Définition et statut

L'agriculteur biologique se distingue de l'agriculteur conventionnel par l'interdiction d'utiliser des produits phytosanitaires de synthèse, des engrais minéraux solubles, des organismes génétiquement modifiés (OGM) et, en élevage, des antibiotiques à titre préventif. Son activité s'inscrit dans les principes de l'Agroécologie et de l'Agronomie appliquée aux systèmes durables.

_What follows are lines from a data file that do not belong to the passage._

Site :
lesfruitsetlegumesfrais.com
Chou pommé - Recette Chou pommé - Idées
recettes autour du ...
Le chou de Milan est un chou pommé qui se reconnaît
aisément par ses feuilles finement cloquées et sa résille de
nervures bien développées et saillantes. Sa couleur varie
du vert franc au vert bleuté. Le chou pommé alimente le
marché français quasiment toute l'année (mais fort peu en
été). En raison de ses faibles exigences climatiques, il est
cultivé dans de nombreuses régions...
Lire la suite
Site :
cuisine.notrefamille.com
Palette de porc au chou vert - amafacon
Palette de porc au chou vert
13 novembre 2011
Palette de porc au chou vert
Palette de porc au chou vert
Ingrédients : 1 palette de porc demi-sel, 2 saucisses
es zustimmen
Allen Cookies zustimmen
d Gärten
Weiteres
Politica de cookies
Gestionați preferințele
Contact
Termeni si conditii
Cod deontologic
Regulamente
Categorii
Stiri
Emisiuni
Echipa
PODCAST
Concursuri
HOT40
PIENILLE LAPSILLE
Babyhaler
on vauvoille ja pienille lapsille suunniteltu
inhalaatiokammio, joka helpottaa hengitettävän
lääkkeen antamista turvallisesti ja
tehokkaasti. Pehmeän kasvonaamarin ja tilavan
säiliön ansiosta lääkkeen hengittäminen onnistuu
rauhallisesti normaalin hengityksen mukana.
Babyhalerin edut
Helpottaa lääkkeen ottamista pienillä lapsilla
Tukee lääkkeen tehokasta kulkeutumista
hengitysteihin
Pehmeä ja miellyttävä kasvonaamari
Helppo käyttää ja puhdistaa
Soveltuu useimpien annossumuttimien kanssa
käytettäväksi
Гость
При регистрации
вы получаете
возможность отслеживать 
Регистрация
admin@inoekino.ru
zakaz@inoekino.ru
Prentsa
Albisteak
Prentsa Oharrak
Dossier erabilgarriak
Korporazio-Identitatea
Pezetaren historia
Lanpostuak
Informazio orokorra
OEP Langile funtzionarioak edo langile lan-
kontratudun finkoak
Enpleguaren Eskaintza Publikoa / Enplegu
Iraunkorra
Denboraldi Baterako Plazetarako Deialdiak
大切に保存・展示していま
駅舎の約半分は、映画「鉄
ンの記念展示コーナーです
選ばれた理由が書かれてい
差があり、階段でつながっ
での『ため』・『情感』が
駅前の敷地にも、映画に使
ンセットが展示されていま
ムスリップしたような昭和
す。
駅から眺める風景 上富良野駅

Sur le plan juridique, en France, l'agriculteur biologique est un chef d'exploitation agricole au sens du code rural et de la pêche maritime. Son statut peut prendre la forme d'une exploitation individuelle, d'une EARL (Exploitation agricole à responsabilité limitée), d'un GAEC (Groupement agricole d'exploitation en commun) ou d'une SAS agricole. Il relève des Métiers de l'agriculture et est répertorié dans le répertoire opérationnel des métiers et des emplois (ROME) sous le code A1101 « Conduite de cultures ».

Cadre réglementaire

Réglementation européenne

Le cadre normatif de l'Agriculture biologique est défini par le règlement (UE) n° 2018/848, entré en application le 1er janvier 2022 en remplacement du règlement CE n° 834/2007. Il introduit des exigences renforcées en matière de traçabilité, de diversification des semences et de bien-être animal, et couvre l'ensemble des filières : productions végétales, animales, aquaculture, vins et levures. Les annexes du règlement fixent les substances autorisées, les densités d'élevage maximales et les règles de conversion.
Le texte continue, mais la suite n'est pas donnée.